Потрясающее замечание Фонтане — одного из наиболее современно мыслящих литераторов ХIХ века: “… даже подметание улиц и дробление камней более благородное занятие, чем стихоплетство голодного, слабого поэта”. Потрясающе и то, что подобные замечания только увеличивают число таких стихоплетов.
Предпочтение публики всегда в пользу имен утвердившихся.
В искусстве первый шаг на “боковую тропинку” — обычно самый верный.
Неясные тексты в поэзии еще и самодовольны.
Каждому большому творцу позволительно величаво выйти из болота жизни, но и большому творцу непростительно превращаться в “сверхчеловека”.
В литературе плодотворна только та эротика, которая в конечном счете поднимается до таинственного обряда.
Это слова Шарля Бодлера: “Мечтаю об абсолютном отдыхе и долгой ночи. Певец безумного наслаждения вином и опиумом, я жажду лишь одной неизвестной на земле жидкости, которую мне не может предложить даже небесная фармакология; жидкости, не содержащей ни жизненности, ни смерти, ни возбуждения, ни небытия. Ничего не знать, ничему никого не учить, ничего не хотеть, не чувствовать, спать и снова спать — таково мое единственное желание. Желание подлое и отвратительное, но искреннее”; и, возможно, именно тогда, когда он произносил эти слова, родился болгарский поэт Пейо Яворов, испытавший и “жестокость детства”, и “бурную молодость”, трагически зрелый и трагически обреченный.
Слова Шарля Бодлера: “Трудная задача в искусстве — подняться до абсолютного безразличия. Я и сам, несмотря на похвальные усилия, не смог устоять перед искушением нравиться современникам, о чем свидетельствуют подмазанные то здесь, то там — нечто вроде грима — льстивые грубоватости в адрес демократии, даже сквернословие — чтобы как-то извиниться перед другими за мой грустный сюжет”. В конечном счете эти слова Бодлера — к его чести — направлены против тех “счастливых толстокожих, которых и яд не берет”.
Раз Артюр Рембо так уверенно заявляет, что в его личном архиве есть всевозможные пейзажи, значит, по всей вероятности, там должна быть и фотография его могилы, сделанная им самим.
Когда Флобер говорит о том, что чем совершеннее будут телескопы, тем больше будет звезд, он тем самым намекает на то, что даже Эмма Бовари обладает такими чувствами, которые следующие писатели обязательно разовьют.

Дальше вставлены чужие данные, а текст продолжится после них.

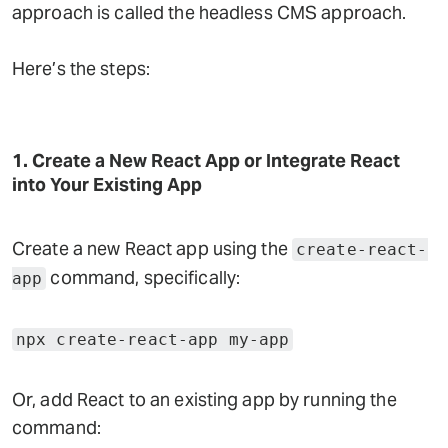
approach is called the headless CMS approach.
Here’s the steps:
1. Create a New React App or Integrate React
into Your Existing App
Create a new React app using the
create-react-
command, specifically:
app
npx create-react-app my-app
Or, add React to an existing app by running the
command: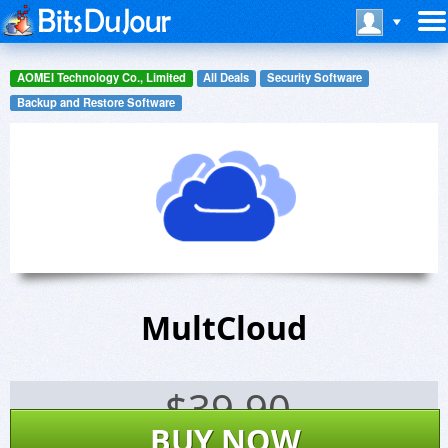
AOMEI Technology Co., Limited
All Deals
Security Software
Backup and Restore Software
MultCloud
$
39.90
BUY NOW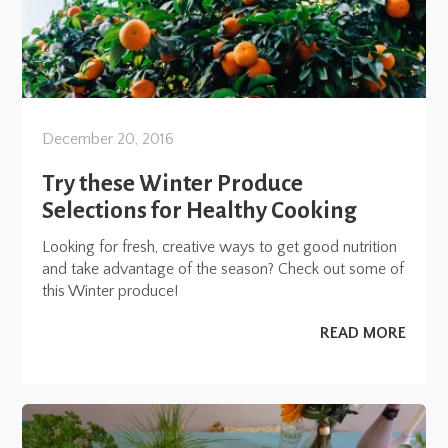
December 20, 2016
Try these Winter Produce
Selections for Healthy Cooking
Looking for fresh, creative ways to get good nutrition
and take advantage of the season? Check out some of
this Winter produce!
READ MORE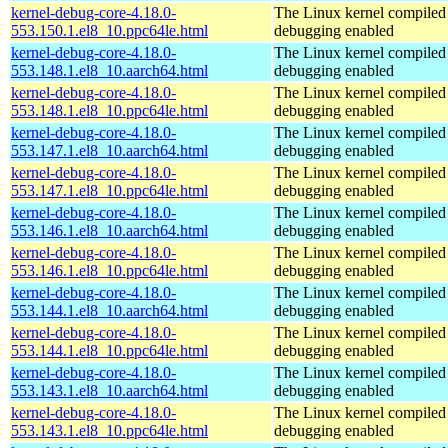
kernel-debug-core-4.18.0-
The Linux kernel compiled 
553.150.1.el8_10.ppc64le.html
debugging enabled
kernel-debug-core-4.18.0-
The Linux kernel compiled 
553.148.1.el8_10.aarch64.html
debugging enabled
kernel-debug-core-4.18.0-
The Linux kernel compiled 
553.148.1.el8_10.ppc64le.html
debugging enabled
kernel-debug-core-4.18.0-
The Linux kernel compiled 
553.147.1.el8_10.aarch64.html
debugging enabled
kernel-debug-core-4.18.0-
The Linux kernel compiled 
553.147.1.el8_10.ppc64le.html
debugging enabled
kernel-debug-core-4.18.0-
The Linux kernel compiled 
553.146.1.el8_10.aarch64.html
debugging enabled
kernel-debug-core-4.18.0-
The Linux kernel compiled 
553.146.1.el8_10.ppc64le.html
debugging enabled
kernel-debug-core-4.18.0-
The Linux kernel compiled 
553.144.1.el8_10.aarch64.html
debugging enabled
kernel-debug-core-4.18.0-
The Linux kernel compiled 
553.144.1.el8_10.ppc64le.html
debugging enabled
kernel-debug-core-4.18.0-
The Linux kernel compiled 
553.143.1.el8_10.aarch64.html
debugging enabled
kernel-debug-core-4.18.0-
The Linux kernel compiled 
553.143.1.el8_10.ppc64le.html
debugging enabled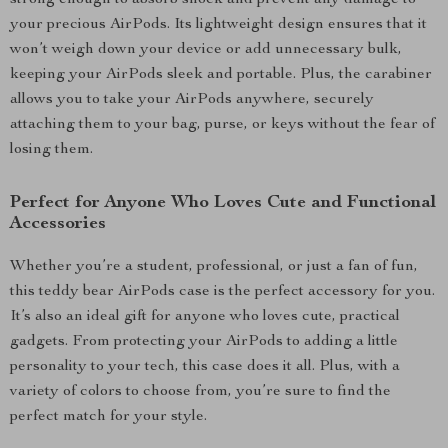
strong enough to absorb shock and prevent any damage to
your precious AirPods. Its lightweight design ensures that it
won’t weigh down your device or add unnecessary bulk,
keeping your AirPods sleek and portable. Plus, the carabiner
allows you to take your AirPods anywhere, securely
attaching them to your bag, purse, or keys without the fear of
losing them.
Perfect for Anyone Who Loves Cute and Functional
Accessories
Whether you’re a student, professional, or just a fan of fun,
this teddy bear AirPods case is the perfect accessory for you.
It’s also an ideal gift for anyone who loves cute, practical
gadgets. From protecting your AirPods to adding a little
personality to your tech, this case does it all. Plus, with a
variety of colors to choose from, you’re sure to find the
perfect match for your style.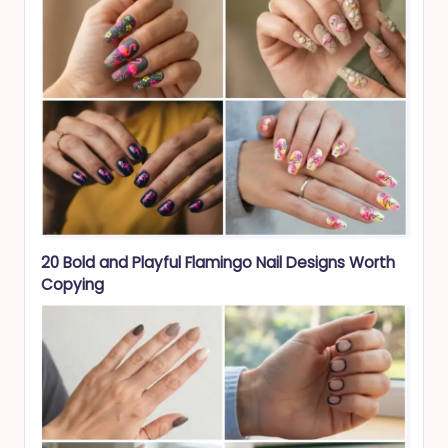
20 Bold and Playful Flamingo Nail Designs Worth
Copying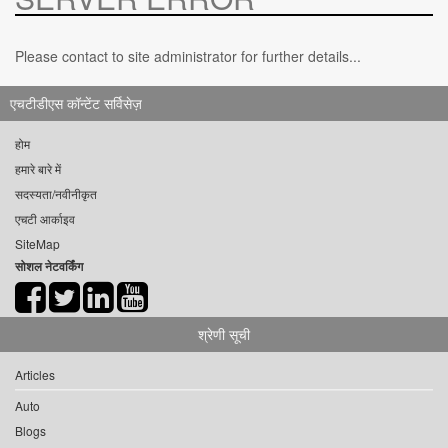
Please contact to site administrator for further details...
एचटीडीएस कॉन्टेंट सर्विसेज़
होम
हमारे बारे में
सदस्यता/नवीनीकृत
एचटी आर्काइव
SiteMap
सोशल नेटवर्किंग
श्रेणी सूची
Articles
Auto
Blogs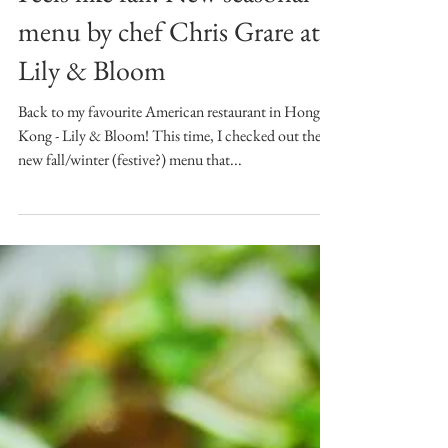
Nov 15, 2017
Feels like fall: New seasonal
menu by chef Chris Grare at
Lily & Bloom
Back to my favourite American restaurant in Hong
Kong - Lily & Bloom! This time, I checked out the
new fall/winter (festive?) menu that...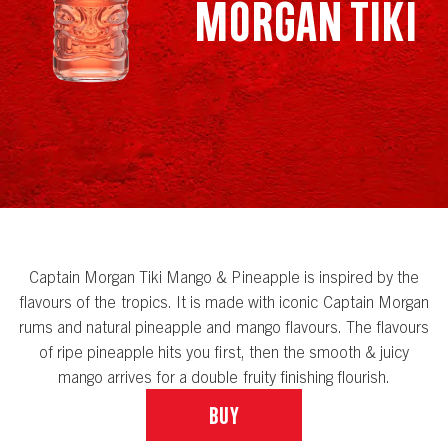
Morgan Tiki
Captain Morgan Tiki Mango & Pineapple is inspired by the
flavours of the tropics. It is made with iconic Captain Morgan
rums and natural pineapple and mango flavours. The flavours
of ripe pineapple hits you first, then the smooth & juicy
mango arrives for a double fruity finishing flourish.
Buy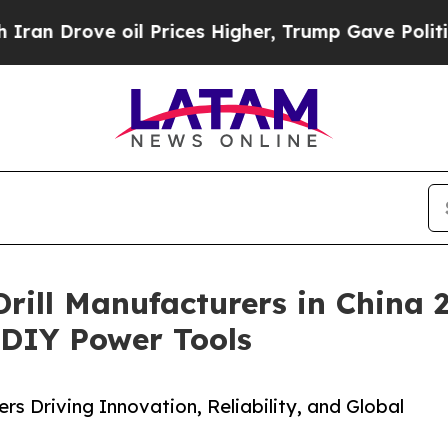
e oil Prices Higher, Trump Gave Politically Con
 Drill Manufacturers in China
& DIY Power Tools
s Driving Innovation, Reliability, and Global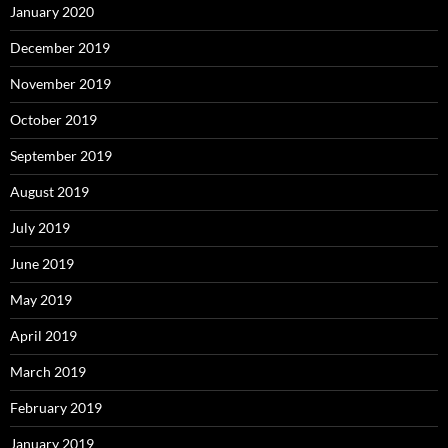
January 2020
December 2019
November 2019
October 2019
September 2019
August 2019
July 2019
June 2019
May 2019
April 2019
March 2019
February 2019
January 2019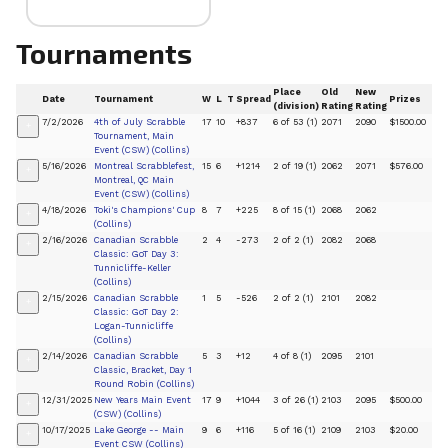
Tournaments
Place
Old
New
Date
Tournament
W
L
T
Spread
Prizes
(division)
Rating
Rating
7/2/2026
4th of July Scrabble
17
10
+837
6 of 53 (1)
2071
2090
$1500.00
+
Tournament, Main
Event (CSW) (Collins)
5/16/2026
Montreal Scrabblefest,
15
6
+1214
2 of 19 (1)
2062
2071
$576.00
+
Montreal, QC Main
Event (CSW) (Collins)
4/18/2026
Toki's Champions' Cup
8
7
+225
8 of 15 (1)
2068
2062
+
(Collins)
2/16/2026
Canadian Scrabble
2
4
-273
2 of 2 (1)
2082
2068
+
Classic: GoT Day 3:
Tunnicliffe-Keller
(Collins)
2/15/2026
Canadian Scrabble
1
5
-526
2 of 2 (1)
2101
2082
+
Classic: GoT Day 2:
Logan-Tunnicliffe
(Collins)
2/14/2026
Canadian Scrabble
5
3
+12
4 of 8 (1)
2095
2101
+
Classic, Bracket, Day 1
Round Robin (Collins)
12/31/2025
New Years Main Event
17
9
+1044
3 of 26 (1)
2103
2095
$500.00
+
(CSW) (Collins)
10/17/2025
Lake George -- Main
9
6
+116
5 of 16 (1)
2109
2103
$20.00
+
Event CSW (Collins)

В болгарской литературе все еще нет исповеди, подобной той, что оставил Бунин в русской литературе: “Попишу немного, оденусь, возьму двустволку, выйду через сад на гумно, куда всегда прилетает множество голубей, вернусь с пятью, шестью тушками, убитыми одним выстрелом, и снова сажусь писать”; и черт его знает, как лучше — с такой исповедью или без нее.
В биографии писателя должны встречаться и такие факты, которые хотя бы намекают на “конфликты с королем”.
Всегда ли в поэзии одно стихотворение — это всего лишь одно стихотворение?
Уильям Блейк говорил: “От моих пальцев исходит сияние в ожидании будущей работы”. Его жена Кэтрин после этого имеет полное право сказать: “Я редко вижу господина Блейка. Он постоянно в раю”.
Если Уолт Уитмен в одном стихотворении говорит: “Нет, это не только книга. Тронь ее — и тронешь человека”, то можно надеяться, что когда-нибудь какой-то другой большой поэт скажет почти с такой же категоричностью: “Нет, это не только человек. Тронь его — и тронешь стих”.
До древнегреческой классики тоже была классическая древность.
После такого количества импрессионизма хорошо было бы открыть заново то, что вокруг нас, а это означает — сесть на удобный стул и хотя бы ненадолго отрешиться от собственного толкования, которое порой бывает агрессивно, потому что амбициозно.
В жизни так: Гала, “муза сюрреалистов”, поначалу вдохновительница Макса Эрнста, потом супруга Поля Элюара, а под конец — спутница Сальвадора Дали; Гала всегда неопределенного возраста, худая брюнетка с мальчишеским телом, но взгляд у нее — взгляд, “пронизывающий стену”.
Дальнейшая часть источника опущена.